While ProcDet tracks inputs to a Proc, ProcDet tracks the output of a Proc. For reproducibility, transparency, and ability to continue experiments without reliance on an active database connection, it is prudent to store process outputs as raw files independent from the data management framework. Therefore, while ProcData may include relevant data parsed from the raw files, it should also always include a raw file path. Additionally, attributes can be added to specify the location to search for the file, such as an Amazon S3 bucket or local storage drive. A single file may also contain multiple pieces of data that each refers to different samples. This complexity motivates the inclusion of the start and end line numbers for a file identifying information for ProcData. If an entire file should be consumed as a single piece of process data, null values can be provided for those attributes. As a significant amount of scientific data is stored as comma-separated values (CSV) files, it can also be beneficial to parse these files directly into values in the database utilizing flexible column data types, such as JavaScript Object Notation (JSON) that is supported by modern RDMS's. For large datasets, storing data using efficient binary serializations such as Messagepack could be beneficial.23

The relationship between process outputs and their associated processes and samples can be complex. The most straightforward relationship is one piece of process data is generated for a single sample, which is typically the case for serial experimentation and traditional experimentation performed without automation. In parallel experimentation, a single process involves many samples, and if the resulting data is relevant to all samples, SampProc has a many-to-one relationship to ProcData. In multi-modal experiments, multiple detectors can generate multiple pieces of data for a single sample in a single process, where SampProc has a one-to-many relationship to ProcData. Parallel, multi-model experimentation can result in many-to-many relationships. To model these different types of experimentation in a uniform manner, ESAMP manages many-to-many relationships between SampProc and ProcData.

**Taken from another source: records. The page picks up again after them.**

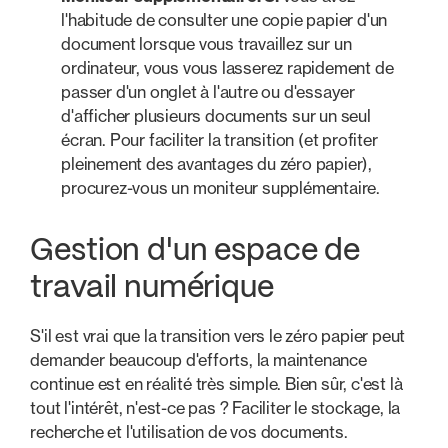
l'habitude de consulter une copie papier d'un
document lorsque vous travaillez sur un
ordinateur, vous vous lasserez rapidement de
passer d'un onglet à l'autre ou d'essayer
d'afficher plusieurs documents sur un seul
écran. Pour faciliter la transition (et profiter
pleinement des avantages du zéro papier),
procurez-vous un moniteur supplémentaire.
Gestion d'un espace de
travail numérique
S'il est vrai que la transition vers le zéro papier peut
demander beaucoup d'efforts, la maintenance
continue est en réalité très simple. Bien sûr, c'est là
tout l'intérêt, n'est-ce pas ? Faciliter le stockage, la
recherche et l'utilisation de vos documents.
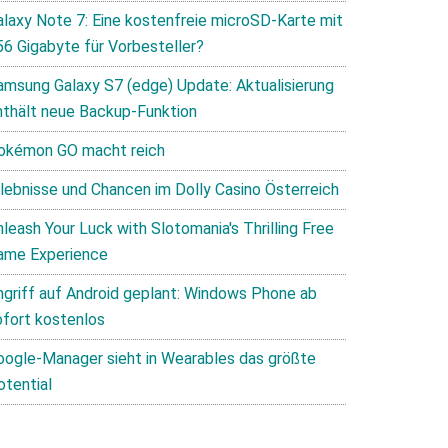
alaxy Note 7: Eine kostenfreie microSD-Karte mit
56 Gigabyte für Vorbesteller?
amsung Galaxy S7 (edge) Update: Aktualisierung
nthält neue Backup-Funktion
okémon GO macht reich
rlebnisse und Chancen im Dolly Casino Österreich
leash Your Luck with Slotomania's Thrilling Free
ame Experience
ngriff auf Android geplant: Windows Phone ab
ofort kostenlos
oogle-Manager sieht in Wearables das größte
otential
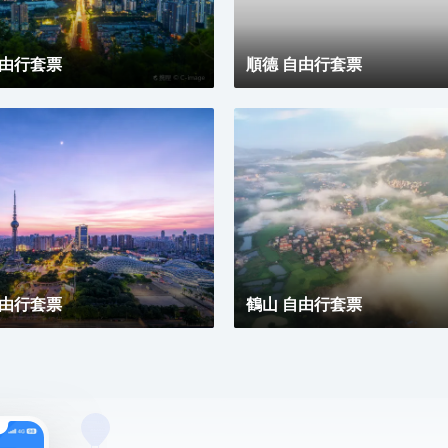
見另一種可能。
自由行套票
順德 自由行套票
自由行套票
鶴山 自由行套票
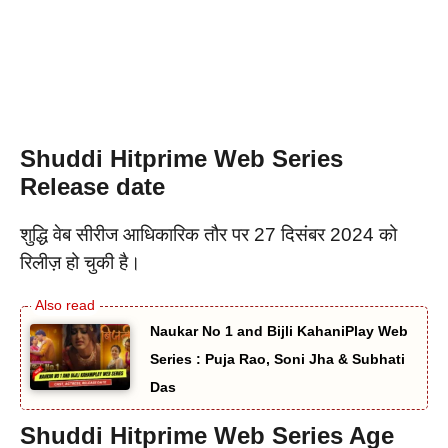
Shuddi
Hitprime Web Series
Release date
शुद्धि वेब सीरीज आधिकारिक तौर पर 27 दिसंबर 2024 को
रिलीज़ हो चुकी है।
Naukar No 1 and Bijli KahaniPlay Web
Series : Puja Rao, Soni Jha & Subhati
Das
Shuddi
Hitprime Web Series Age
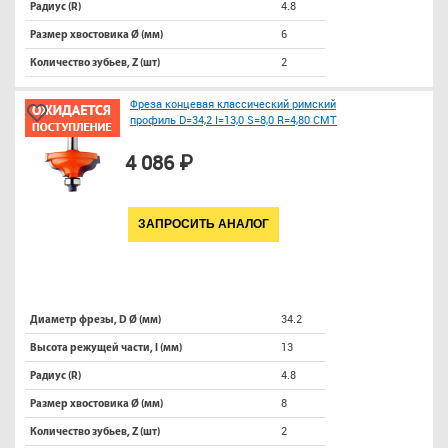
4.8
Радиус (R)
6
Размер хвостовика Ø (мм)
2
Количество зубьев, Z (шт)
Фреза концевая классический римский
профиль D=34,2 I=13,0 S=8,0 R=4,80 CMT
4 086 ₽
ЗАПРОСИТЬ АНАЛОГ
34.2
Диаметр фрезы, D Ø (мм)
13
Высота режущей части, l (мм)
4.8
Радиус (R)
8
Размер хвостовика Ø (мм)
2
Количество зубьев, Z (шт)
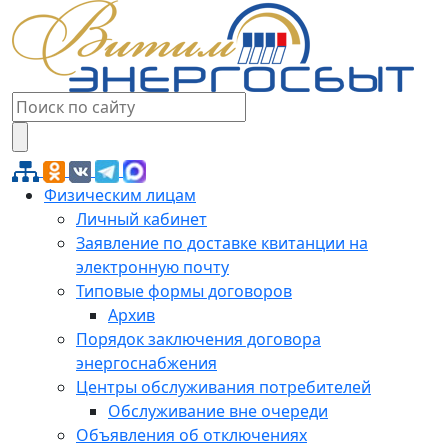
Физическим лицам
Личный кабинет
Заявление по доставке квитанции на
электронную почту
Типовые формы договоров
Архив
Порядок заключения договора
энергоснабжения
Центры обслуживания потребителей
Обслуживание вне очереди
Объявления об отключениях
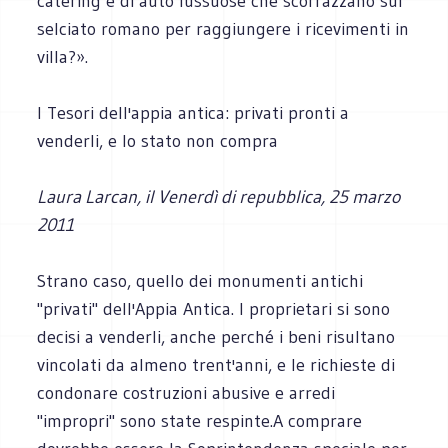
catering e di auto lussuose che scorrazzano sul
selciato romano per raggiungere i ricevimenti in
villa?».
I Tesori dell'appia antica: privati pronti a
venderli, e lo stato non compra
Laura Larcan, il Venerdì di repubblica, 25 marzo
2011
Strano caso, quello dei monumenti antichi
"privati" dell'Appia Antica. I proprietari si sono
decisi a venderli, anche perché i beni risultano
vincolati da almeno trent'anni, e le richieste di
condonare costruzioni abusive e arredi
"impropri" sono state respinte.A comprare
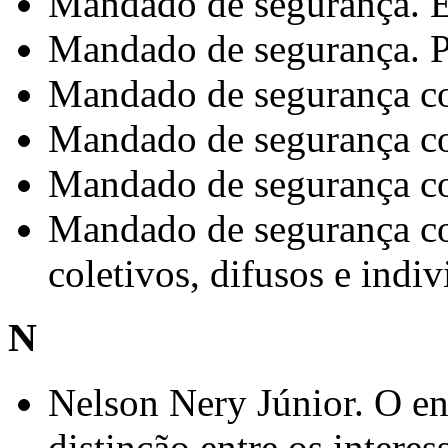
Mandado de segurança. E
Mandado de segurança. Pr
Mandado de segurança co
Mandado de segurança col
Mandado de segurança col
Mandado de segurança col
coletivos, difusos e indiv
N
Nelson Nery Júnior. O e
distinção entre os interes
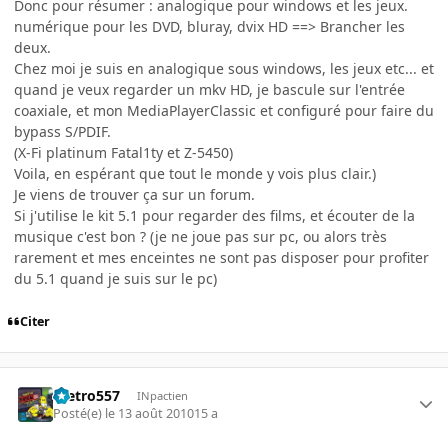
Donc pour résumer : analogique pour windows et les jeux.
numérique pour les DVD, bluray, dvix HD ==> Brancher les
deux.
Chez moi je suis en analogique sous windows, les jeux etc... et
quand je veux regarder un mkv HD, je bascule sur l'entrée
coaxiale, et mon MediaPlayerClassic et configuré pour faire du
bypass S/PDIF.
(X-Fi platinum Fatal1ty et Z-5450)
Voila, en espérant que tout le monde y vois plus clair.)
Je viens de trouver ça sur un forum.
Si j'utilise le kit 5.1 pour regarder des films, et écouter de la
musique c'est bon ? (je ne joue pas sur pc, ou alors très
rarement et mes enceintes ne sont pas disposer pour profiter
du 5.1 quand je suis sur le pc)
Citer
metro557
INpactien
Posté(e)
le 13 août 2010
15 a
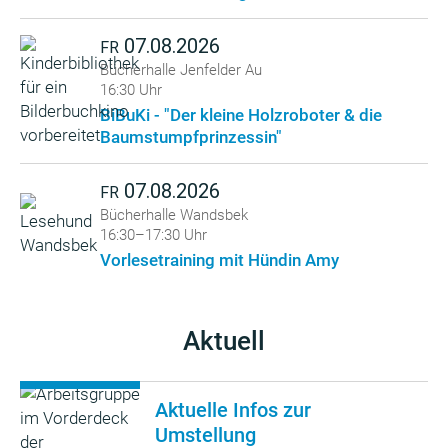
07.08.2026
FR
Bücherhalle Jenfelder Au
16:30 Uhr
BiBuKi - "Der kleine Holzroboter & die
Baumstumpfprinzessin"
07.08.2026
FR
Bücherhalle Wandsbek
16:30–17:30 Uhr
Vorlesetraining mit Hündin Amy
Aktuell
Aktuelle Infos zur
Umstellung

The raw output of scientific processes may require several iterative analytical steps before the desired results can be obtained. As the core tenet of this framework design is tracking the full provenance of scientific data, analytical steps must have their lineage tracked similarly to that of samples and processes. This is achieved by the analysis, analysis_details, and analysis_parent tables. The analysis table represents a single analytical step and, similar to Proc, is identified by inputs, outputs, and associated parameters. Just as Proc has a many-to-many relationship with sample, analysis has a many-to-many relationship with process_data; a piece of process data can be used as an input to multiple analyses and a single analysis can have multiple pieces of process data as inputs. The type of analysis and its input parameters are stored in the analysis_detail entity. The analysis type should define the analytical transformation function applied to the inputs, while the parameters are fed into the function alongside the data inputs.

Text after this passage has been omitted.